Legal protection vs technical protection¶

All the protections mobilized so far rest on legal instruments: privacy policies, standard contractual clauses, international agreements, administrative fines. They share a common flaw: they are revocable, by a political or judicial decision over which you have no leverage.

Type of protection	Example	Why it is fragile
Contractual promise	"We do not read your data"	Overridable by an order (NYT vs OpenAI)
Standard contractual clauses	EU-to-US transfers	Already weakened by `Schrems II`
International agreement	`Privacy Shield`, `Data Privacy Framework`	The first was invalidated, the second is contested
Regional regulation	GDPR	Slow to produce sanctions actually applied to LLMs
Regional hosting	"Datacenters in Europe"	Neutralized by the CLOUD Act if the provider is American

Technical protection works differently. If the personal data never leaves your infrastructure, and only a placeholder (for example <<PERSON:1>>) is sent to the LLM:

no order can compel a third party to disclose what it does not hold,
no change to an international agreement affects you,
no provider retention policy is in play,
the provider can be hacked, acquired, or disappear: your data was not there.

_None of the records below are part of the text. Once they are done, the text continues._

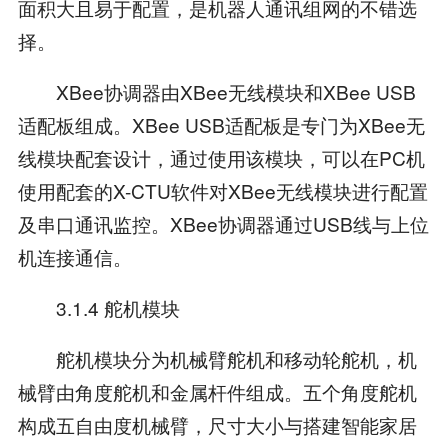
面积大且易于配置，是机器人通讯组网的不错选
择。
XBee协调器由XBee无线模块和XBee USB
适配板组成。XBee USB适配板是专门为XBee无
线模块配套设计，通过使用该模块，可以在PC机
使用配套的X-CTU软件对XBee无线模块进行配置
及串口通讯监控。XBee协调器通过USB线与上位
机连接通信。
3.1.4 舵机模块
舵机模块分为机械臂舵机和移动轮舵机，机
械臂由角度舵机和金属杆件组成。五个角度舵机
构成五自由度机械臂，尺寸大小与搭建智能家居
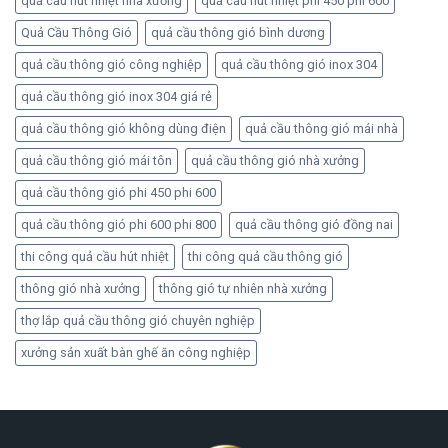
quả cầu hút nhiệt nhà xưởng
quả cầu hút nhiệt phi 450 phi 600
Quả Cầu Thông Gió
quả cầu thông gió bình dương
quả cầu thông gió công nghiệp
quả cầu thông gió inox 304
quả cầu thông gió inox 304 giá rẻ
quả cầu thông gió không dùng điện
quả cầu thông gió mái nhà
quả cầu thông gió mái tôn
quả cầu thông gió nhà xưởng
quả cầu thông gió phi 450 phi 600
quả cầu thông gió phi 600 phi 800
quả cầu thông gió đồng nai
thi công quả cầu hút nhiệt
thi công quả cầu thông gió
thông gió nhà xưởng
thông gió tự nhiên nhà xưởng
thợ lắp quả cầu thông gió chuyên nghiệp
xưởng sản xuất bàn ghế ăn công nghiệp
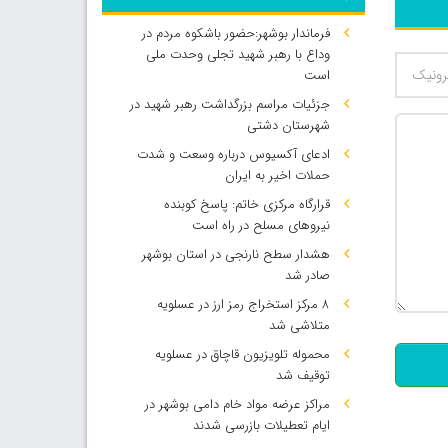
فرماندار بوشهر:حضور باشکوه مردم در
وداع با رهبر شهید تجلی وحدت ملی
است
جزئیات مراسم بزرگداشت رهبر شهید در
شهرستان دشتی
ادعای آکسیوس درباره وسعت و شدت
حملات اخیر به ایران
قرارگاه مرکزی خاتم: پاسخ کوبنده
نیروهای مسلح در راه است
هشدار سطح نارنجی در استان بوشهر
صادر شد
500
۸ مرکز استخراج رمز ارز در عسلویه
متلاشی شد
محموله تلویزیون قاچاق در عسلویه
توقیف شد
مراکز عرضه مواد خام دامی بوشهر در
ایام تعطیلات بازرسی شدند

It is the difference between "we promise not to look" and "we are technically unable to look". The second is always more robust than the first.

What anonymization does not solve¶

Anonymization is a layer in a defense-in-depth posture, not a silver bullet.

It does not make an LLM compliant with every regulatory regime. Some data (identifiably linkable health data, defense-classified material) must not leave the infrastructure, even in anonymized form.
It depends on detector quality. A PII that is not detected passes through in cleartext. This is an engineering concern, not a conceptual flaw.
It does not replace other good practices: encryption at rest, audited logging, access management, team training.